[mlpack-svn] [MLPACK] #344: Using Welford method to calculate variance in Naive Bayes Classifier

Mon Apr 14 16:37:38 EDT 2014

#344: Using Welford method to calculate variance in Naive Bayes Classifier
-----------------------------------+----------------------------------------
  Reporter:  akvah                 |        Owner:  rcurtin 
      Type:  enhancement           |       Status:  accepted
  Priority:  minor                 |    Milestone:          
 Component:  mlpack                |   Resolution:          
  Keywords:  variance calculation  |     Blocking:          
Blocked By:                        |  
-----------------------------------+----------------------------------------
Changes (by rcurtin):

  * owner:  => rcurtin
  * status:  new => accepted

Comment:

 Hi Vahab,

 Thank you for the contribution.  I refactored it slightly; the updated
 patch is attached.  If you can make sure I haven't broken anything, I'd
 appreciate it.

 Unfortunately, what I found was that the patched code, while more robust,
 takes approximately 3x as long for training.  Here are my results for two
 datasets:

  * isolet (617x7797): ~0.01s training pre-patch, ~0.03s training post-
 patch
  * randu (10x1000000): ~0.05s training pre-patch, ~0.15s training post-
 patch

 I ran both of those enough times to account for timing variance.

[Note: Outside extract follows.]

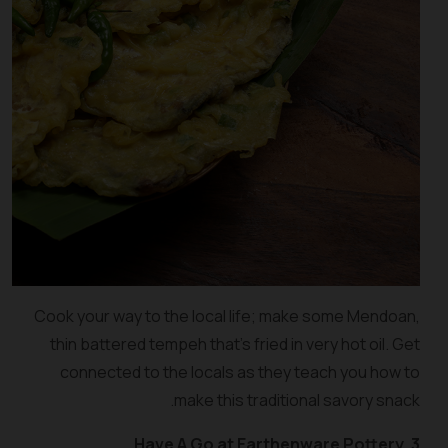
Cook your way to the local life; make some Mendoan,
thin battered tempeh that’s fried in very hot oil. Get
connected to the locals as they teach you how to
make this traditional savory snack.
3. Have A Go at Earthenware Pottery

 So, can we find a way to increase the speed of the Wellford method to be
 closer to the previous implementation?  Alternately, another option is to
 have the user specify which method should be used; or, perhaps an error
 can be detected when using the original calculation, and then the Wellford
 method could be used.  What do you think?

 Thanks,

 Ryan

-- 
Ticket URL: <https://trac.research.cc.gatech.edu/fastlab/ticket/344#comment:1>
MLPACK <www.fast-lab.org>
MLPACK is an intuitive, fast, and scalable C++ machine learning library developed at Georgia Tech.